FAQ zum Thema Listenhund
- Was ist ein Listenhund?
- Ein Listenhund ist ein Hund, der nach Landesrecht als potenziell gefährlich eingestuft wird – ausschließlich aufgrund seiner Rassezugehörigkeit, nicht seines individuellen Verhaltens.

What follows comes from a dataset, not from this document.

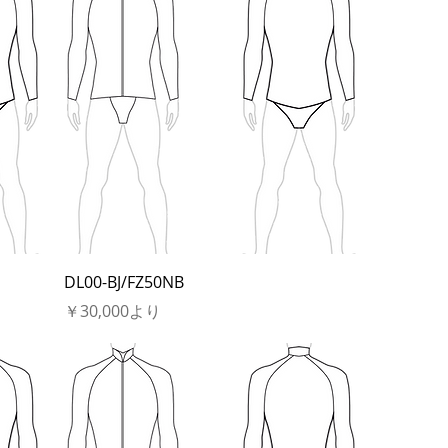
DL00-BJ/FZ50NB
セール価格
￥30,000
より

- Sind Listenhunde gefährlich?
- Kein rational denkender Mensch wird die Gefährlichkeit eines Hundes allein an seiner Rasse ausmachen. Dies wird der überwiegenden Mehrzahl der freundlichen Hunde dieser gelisteten Rassen und vor allem den vielen Mischlingen nicht gerecht. Wie bei allen Hunden kommt es auch bei diesen Rassen auf die Zucht, Aufzucht, eine gute Sozialisation, Erziehung, die richtige Haltung und den richtigen Umgang mit an. Es gibt also keine per se gefährlichen Hunderassen, es gibt jedoch durchaus gefährliche Individuen!
- Welche Rassen gelten als Listenhunde?
- Je nach Bundesland stehen u. a. folgende Rassen auf der Liste: – Pitbull Terrier – American Staffordshire Terrier – Staffordshire Bullterrier – Bullterrier.
- Warum werden Listenhunde als gefährlich eingestuft?
- Die Gefährlichkeit wird gesetzlich vermutet, jedoch wissenschaftlich nicht belegt. Studien zeigen, dass Rasselisten keine valide Grundlage zur Einschätzung des Aggressionspotenzials bieten. Mehr dazu: Gefährlichkeit von Hunderassen.
- Braucht ein Listenhund einen Wesenstest?
- Ja, in vielen Bundesländern ist ein Wesenstest erforderlich, um die vermutete Gefährlichkeit zu widerlegen. Das Ergebnis wird als Negativzeugnis dokumentiert.
- Welche Auflagen gelten für Listenhunde?
- Typische Auflagen sind: – behördliche Haltegenehmigung – Sachkundenachweis – polizeiliches Führungszeugnis – Wesenstest – Hundehaftpflichtversicherung.
- Dürfen Listenhunde nach Deutschland eingeführt werden?
- Nein. Das HundVerbrEinfG verbietet die Einfuhr bestimmter Rassen (Pitbull, AmStaff, Staffordshire Bullterrier, Bullterrier sowie deren Kreuzungen). Ausnahmen gelten nur in eng begrenzten Fällen.
- Wie hoch ist die Hundesteuer für Listenhunde?
- Viele Gemeinden erheben eine erhöhte Kampfhundesteuer, oft zwischen 600 und über 1.000 Euro jährlich. Nach bestandenem Wesenstest kann der Satz wieder sinken.
- Kann ein Listenhund von der Liste gestrichen werden?
- Nein. Einzelne Hunde werden nicht aus der Rasseliste entfernt. Möglich ist nur ein Negativzeugnis durch Wesenstest oder eine Steuersenkung durch kommunale Regelung.
- Was passiert bei einem Beißvorfall mit einem Listenhund?
- Bei Auffälligkeiten greifen Maßnahmen wie: – Leinen und Maulkorbpflicht – behördliche Auflagen – erneuter Wesenstest – im Extremfall Haltungsuntersagung.